DANI SICILIANO, Slappers (!K7 / Audioglobe, 2006)

Per una volta, partiamo dal gossip. Pare che la coppia d’oro dell’elettronica evoluta si sia separata: Matthew Herbert e Dani Siciliano non sono più marito e moglie, ma continuano a cinguettare amabilmente l’uno dei dischi dell’altro, lei come musa-chanteuse e lui come produttore geniale. Non deve essere gradevole, per lei, che anche nei suoi dischi solisti si finisca a parlare del consorte, ma è inevitabile: l’estetica di manipolatore di Matthew Herbert è talmente forte da essere riconoscibile in qualunque disco; per fortuna, Dani Siciliano ci scherza anche su, come nell’ottima “Be my producer” che chiude questo “Slappers”, il secondo disco realizzato – si fa per dire – da sola.
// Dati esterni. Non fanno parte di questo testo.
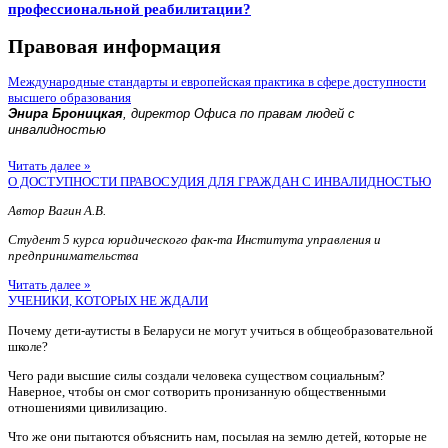
профессиональной реабилитации?
Правовая информация
Международные стандарты и европейская практика в сфере доступности
высшего образования
Энира Броницкая
, директор Офиса по правам людей с
инвалидностью
Читать далее »
О ДОСТУПНОСТИ ПРАВОСУДИЯ ДЛЯ ГРАЖДАН С ИНВАЛИДНОСТЬЮ
Автор Вагин А.В.
Студент 5 курса юридического фак-та Института управления и
предпринимательства
Читать далее »
УЧЕНИКИ, КОТОРЫХ НЕ ЖДАЛИ
Почему дети-аутисты в Беларуси не могут учиться в общеобразовательной
школе?
Чего ради высшие силы создали человека существом социальным?
Наверное, чтобы он смог сотворить пронизанную общественными
отношениями цивилизацию.
Что же они пытаются объяснить нам, посылая на землю детей, которые не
A un ascolto superficiale, queste undici canzoni assomigliano molto a quelle di “Ruby blue” di Ròisin Murphy, altro disco dove Herbert aveva messo mano; eppure, Dani si dà un gran daffare per scompigliare le carte: se le prime due tracce potrebbero essere tranquillamente outtakes di “Scale”, si cambia molto presto con una “Why can’t I make you high” che gioca in chiave electro con il ricordo country di Michelle Shocked; a “Too young” tocca di modernizzare il soul, mentre “Big time” è una ballata ombrosa e frastornata da mille ritmi, e l’acida e meravigliosa “Wifey” gioca con ottoni e broken beats. A un ascolto attento, dunque, i dettagli si percepiscono, eccome: eppure la voce di Dani Siciliano – elegante, morbida, sofisticata – finisce per appiattire tutto, proprio come la continua ricerca sonora, a lungo andare, penalizza le canzoni anziché arricchirle.

Per carità, i dischi brutti sono altri: però a Dani Siciliano possiamo chiedere di meglio. Magari di smettere i panni di “musa di Herbert”, e di liberare definitivamente il suo immenso talento.